The party’s top five candidates are: Serhiy Tihipko, Valeriy Khoroshkovski (former state official as head of Ukraine’s Security Service, businessman, associated with the Lovochkin group), Svitlana Fabrykant (journalist and parliamentarian), Andriy Hamov (vice-governor of the Zaporozhe oblast) and Ihor Mazepa (manager in the banking sector with no political experience).

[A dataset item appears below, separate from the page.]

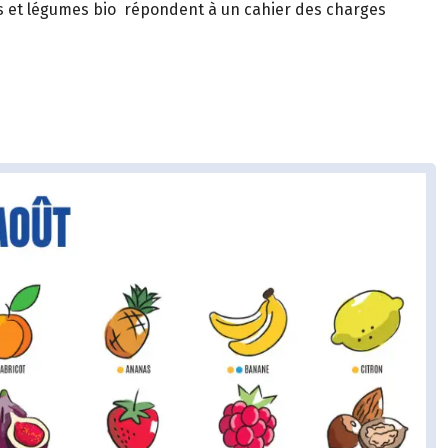
its et légumes bio répondent à un cahier des charges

The party is being formed during the election campaign mainly by taking over the structures and the activists of the Party of Regions, and enjoys the support of some of the oligarchic business circles; however its programme is too vague to attract voters dissatisfied with the current authorities’ geopolitical orientation and ongoing political actions


The party’s top five candidates are: Oleh Tyahnybok (the party’s leader), Ruslan Koshulinski (deputy chairman of the Verkhovna Rada), Oleksandr Sych (deputy leader of the party for ideological affairs), Bohdan Benyuk (deputy leader of the party, well-known theatre actor) and Oleksiy Myrhorodski (a Kharkiv businessman, currently in active military service).

In the 2010 elections Svoboda gained 10.4% of the votes, although its support figures have recently fallen due to both the party’s inconsistent attitude during the Maidan, and the negative assessment of its members’ work in western Ukraine’s local government structures.